[Extracted information Boundary: Start]

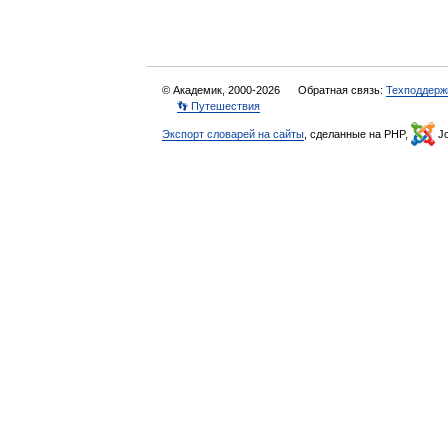
© Академик, 2000-2026
Обратная связь:
Техподдерж
👣 Путешествия
Экспорт словарей на сайты
, сделанные на PHP,
Jo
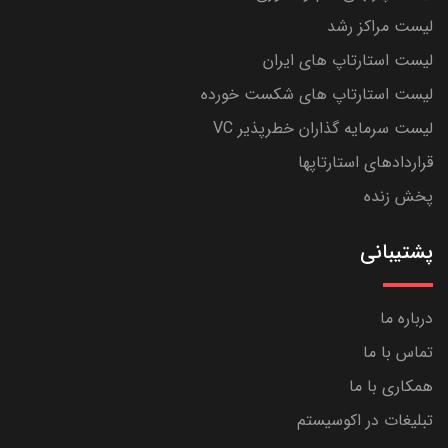
لیست مراکز رشد
لیست استارتاپ های ایران
لیست استارتاپ های شکست خورده
لیست سرمایه گذاران خطرپذیر VC
قراردادهای استارتاپها
پخش زنده
پشتیبانی
درباره ما
تماس با ما
همکاری با ما
تبلیغات در اکوسیستم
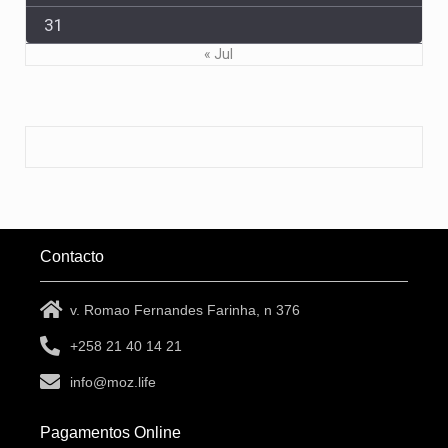
31
« Jul
Contacto
v. Romao Fernandes Farinha, n 376
+258 21 40 14 21
info@moz.life
Pagamentos Online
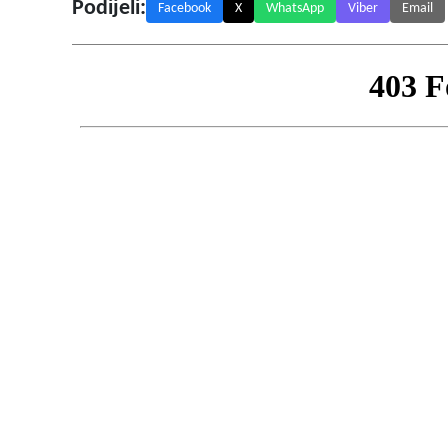
Podijeli:
Facebook
X
WhatsApp
Viber
Email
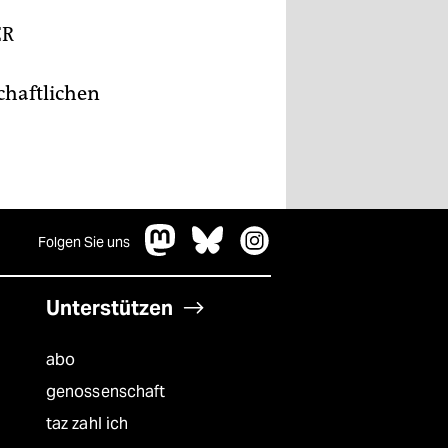
ER
chaftlichen
Folgen Sie uns
Unterstützen
abo
genossenschaft
taz zahl ich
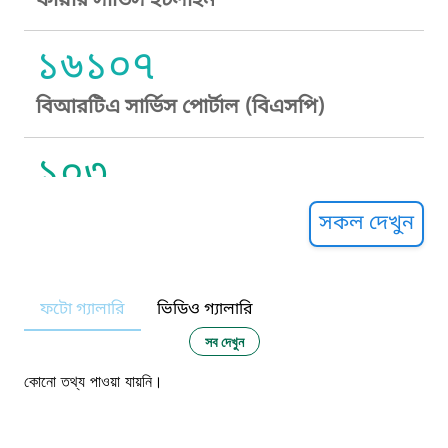
ফায়ার সার্ভিস হটলাইন
১৬১০৭
বিআরটিএ সার্ভিস পোর্টাল (বিএসপি)
১০৩
সুপ্রীম কোর্ট হেল্পলাইন
সকল দেখুন
১০৯
ফটো গ্যালারি
ভিডিও গ্যালারি
নারী ও শিশু নির্যাতন প্রতিরোধ
সব দেখুন
১০৬
কোনো তথ্য পাওয়া যায়নি।
দুদক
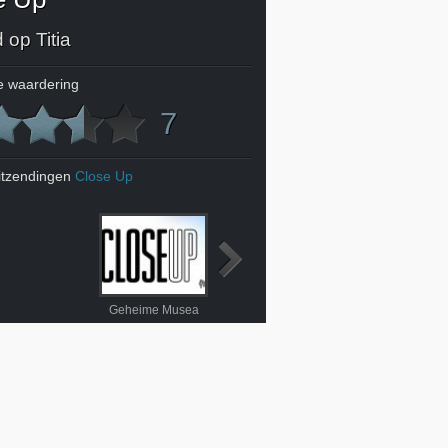
d op Titia
 waardering
7
itzendingen
Close Up
Geheime Musea
De schatten van het Egyptisch Museum
Micha Klein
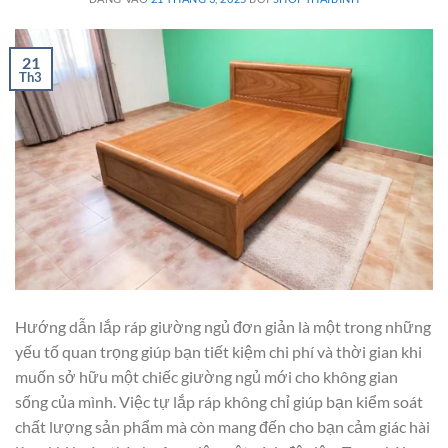
21
Th3
Hướng dẫn lắp ráp giường ngủ đơn giản là một trong những
yếu tố quan trọng giúp bạn tiết kiệm chi phí và thời gian khi
muốn sở hữu một chiếc giường ngủ mới cho không gian
sống của mình. Việc tự lắp ráp không chỉ giúp bạn kiểm soát
chất lượng sản phẩm mà còn mang đến cho bạn cảm giác hài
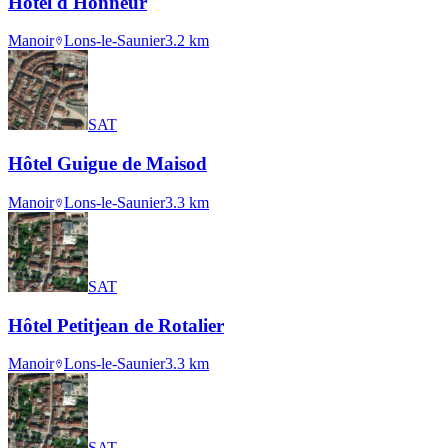
Hôtel d'Honneur
Manoir
Lons-le-Saunier
3.2
km
SAT
Hôtel Guigue de Maisod
Manoir
Lons-le-Saunier
3.3
km
SAT
Hôtel Petitjean de Rotalier
Manoir
Lons-le-Saunier
3.3
km
SAT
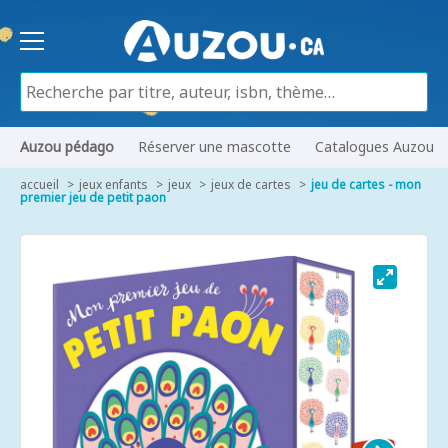
Auzou pédago
Réserver une mascotte
Catalogues Auzou
accueil
jeux enfants
jeux
jeux de cartes
jeu de cartes - mon
premier jeu de petit paon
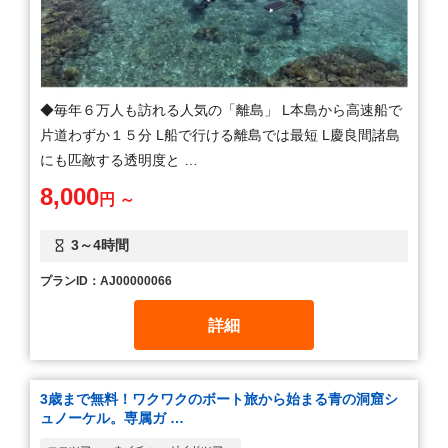
◆毎年６万人も訪れる人気の「離島」 L本島から高速船で
片道わずか１５分 L船で行ける離島では最短 L慶良間諸島
にも匹敵する透明度と …
8,000
円 ～
3～4時間
プランID：AJ00000066
詳細
3歳まで無料！ワクワクのボート旅から始まる青の洞窟シ
ュノーケル。専属ガ …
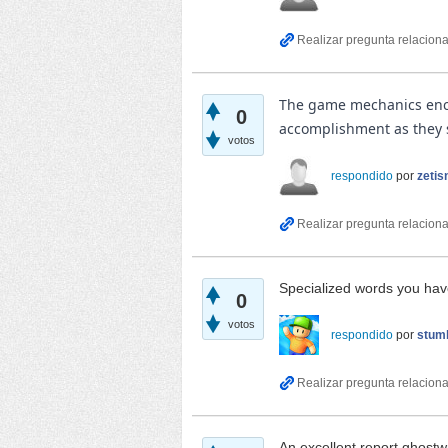
The game mechanics en
0
accomplishment as they s
votos
respondido
por
zetis
Specialized words you have 
0
votos
respondido
por
stum
An excellent report gho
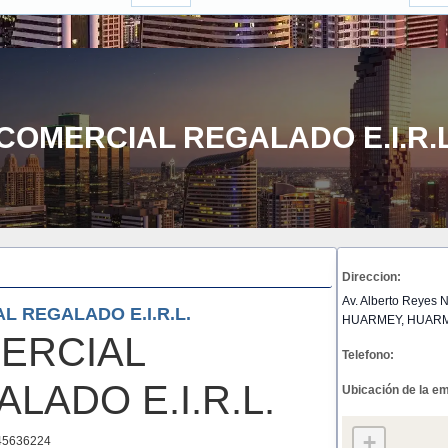
COMERCIAL REGALADO E.I.R.L
Direccion:
Av. Alberto Reyes N
L REGALADO E.I.R.L.
HUARMEY, HUARM
ERCIAL
Telefono:
LADO E.I.R.L.
Ubicación de la e
+
5636224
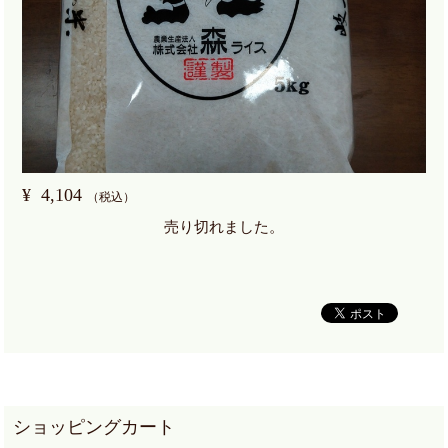
¥
4,104
（税込）
売り切れました。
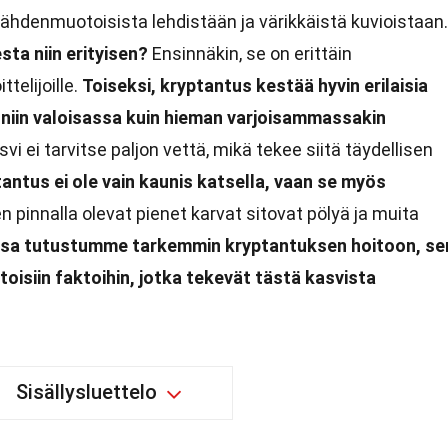
 tähdenmuotoisista lehdistään ja värikkäistä kuvioistaan.
ta niin erityisen?
Ensinnäkin, se on erittäin
ttelijoille.
Toiseksi, kryptantus kestää hyvin erilaisia
 niin valoisassa kuin hieman varjoisammassakin
 ei tarvitse paljon vettä, mikä tekee siitä täydellisen
antus ei ole vain kaunis katsella, vaan se myös
n pinnalla olevat pienet karvat sitovat pölyä ja muita
issa tutustumme tarkemmin kryptantuksen hoitoon, se
iintoisiin faktoihin, jotka tekevät tästä kasvista
Sisällysluettelo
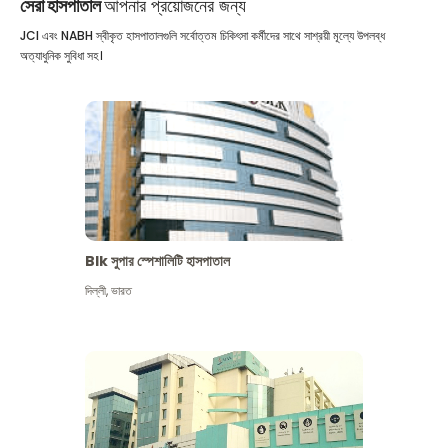
সেরা হাসপাতাল
আপনার প্রয়োজনের জন্য
JCI এবং NABH স্বীকৃত হাসপাতালগুলি সর্বোত্তম চিকিৎসা কর্মীদের সাথে সাশ্রয়ী মূল্যে উপলব্ধ
অত্যাধুনিক সুবিধা সহ।
Blk সুপার স্পেশালিটি হাসপাতাল
দিল্লী
,
ভারত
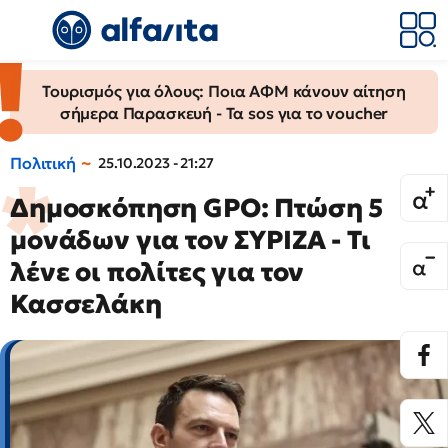
Τουρισμός για όλους: Ποια ΑΦΜ κάνουν αίτηση
σήμερα Παρασκευή - Τα sos για το voucher
Πολιτική
25.10.2023 - 21:27
Δημοσκόπηση GPO: Πτώση 5
μονάδων για τον ΣΥΡΙΖΑ - Τι
λένε οι πολίτες για τον
Κασσελάκη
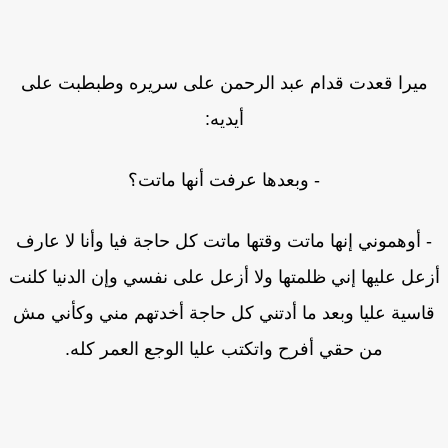
ميرا قعدت قدام عبد الرحمن على سريره وطبطبت على
أيديه:
- وبعدها عرفت أنها ماتت؟
 أوهموني إنها ماتت وقتها ماتت كل حاجة فيا وأنا لا عارف
عل عليها إني ظلمتها ولا أزعل على نفسي وإن الدنيا كلنت
اسية عليا وبعد ما أدتني كل حاجة أخدتهم مني وكأني مش
من حقي أفرح واتكتب عليا الوجع العمر كله.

[Extracted information Boundary: End]

What you are asked to do:
What is needed is an exact copy of the records above, with no pictures in it.

Response to the task:
© Академик, 2000-2026
Обратная связь:
Техподдерж
👣 Путешествия
Экспорт словарей на сайты
, сделанные на PHP,
Jo
لیست مراکز رشد
لیست استارتاپ های ایران
لیست استارتاپ های شکست خورده
لیست سرمایه گذاران خطرپذیر VC
قراردادهای استارتاپها
پخش زنده
پشتیبانی
درباره ما
تماس با ما
همکاری با ما
تبلیغات در اکوسیستم
31
« Jul
Contacto
v. Romao Fernandes Farinha, n 376
+258 21 40 14 21
info@moz.life
Pagamentos Online
Podijeli:
Facebook
X
WhatsApp
Viber
Email
ER
chaftlichen
Folgen Sie uns
Unterstützen
abo
genossenschaft
taz zahl ich
ফায়ার সার্ভিস হটলাইন
১৬১০৭
বিআরটিএ সার্ভিস পোর্টাল (বিএসপি)
১০৩
সুপ্রীম কোর্ট হেল্পলাইন
সকল দেখুন
১০৯
ফটো গ্যালারি
ভিডিও গ্যালারি
নারী ও শিশু নির্যাতন প্রতিরোধ
সব দেখুন
১০৬
কোনো তথ্য পাওয়া যায়নি।
দুদক
d op Titia
 waardering
7
itzendingen
Close Up
Geheime Musea
De schatten van het Egyptisch Museum
Micha Klein
21
Th3
Hướng dẫn lắp ráp giường ngủ đơn giản là một trong những
yếu tố quan trọng giúp bạn tiết kiệm chi phí và thời gian khi
muốn sở hữu một chiếc giường ngủ mới cho không gian
sống của mình. Việc tự lắp ráp không chỉ giúp bạn kiểm soát
chất lượng sản phẩm mà còn mang đến cho bạn cảm giác hài
Hôtel d'Honneur
Manoir
Lons-le-Saunier
3.2
km
SAT
Hôtel Guigue de Maisod
Manoir
Lons-le-Saunier
3.3
km
SAT
Hôtel Petitjean de Rotalier
Manoir
Lons-le-Saunier
3.3
km
SAT
Auzou pédago
Réserver une mascotte
Catalogues Auzou
accueil
jeux enfants
jeux
jeux de cartes
jeu de cartes - mon
premier jeu de petit paon
◆毎年６万人も訪れる人気の「離島」 L本島から高速船で
片道わずか１５分 L船で行ける離島では最短 L慶良間諸島
にも匹敵する透明度と …
8,000
円 ～
3～4時間
プランID：AJ00000066
詳細
3歳まで無料！ワクワクのボート旅から始まる青の洞窟シ
ュノーケル。専属ガ …
The game mechanics en
0
accomplishment as they s
votos
respondido
por
zetis
Specialized words you have 
0
votos
respondido
por
stum
An excellent report gho
COMERCIAL REGALADO E.I.R.L
Direccion:
Av. Alberto Reyes N
L REGALADO E.I.R.L.
HUARMEY, HUARM
ERCIAL
Telefono:
LADO E.I.R.L.
Ubicación de la e
+
5636224
¥
4,104
（税込）
売り切れました。
 tähdenmuotoisista lehdistään ja värikkäistä kuvioistaan.
ta niin erityisen?
Ensinnäkin, se on erittäin
ttelijoille.
Toiseksi, kryptantus kestää hyvin erilaisia
 niin valoisassa kuin hieman varjoisammassakin
 ei tarvitse paljon vettä, mikä tekee siitä täydellisen
antus ei ole vain kaunis katsella, vaan se myös
n pinnalla olevat pienet karvat sitovat pölyä ja muita
issa tutustumme tarkemmin kryptantuksen hoitoon, se
iintoisiin faktoihin, jotka tekevät tästä kasvista
Sisällysluettelo
সেরা হাসপাতাল
আপনার প্রয়োজনের জন্য
JCI এবং NABH স্বীকৃত হাসপাতালগুলি সর্বোত্তম চিকিৎসা কর্মীদের সাথে সাশ্রয়ী মূল্যে উপলব্ধ
অত্যাধুনিক সুবিধা সহ।
Blk সুপার স্পেশালিটি হাসপাতাল
দিল্লী
,
ভারত
Τουρισμός για όλους: Ποια ΑΦΜ κάνουν αίτηση
σήμερα Παρασκευή - Τα sos για το voucher
Πολιτική
25.10.2023 - 21:27
Δημοσκόπηση GPO: Πτώση 5
μονάδων για τον ΣΥΡΙΖΑ - Τι
λένε οι πολίτες για τον
Κασσελάκη
ميرا قعدت قدام عبد الرحمن على سريره وطبطبت على
أيديه:
- وبعدها عرفت أنها ماتت؟
 أوهموني إنها ماتت وقتها ماتت كل حاجة فيا وأنا لا عارف
عل عليها إني ظلمتها ولا أزعل على نفسي وإن الدنيا كلنت
اسية عليا وبعد ما أدتني كل حاجة أخدتهم مني وكأني مش
من حقي أفرح واتكتب عليا الوجع العمر كله.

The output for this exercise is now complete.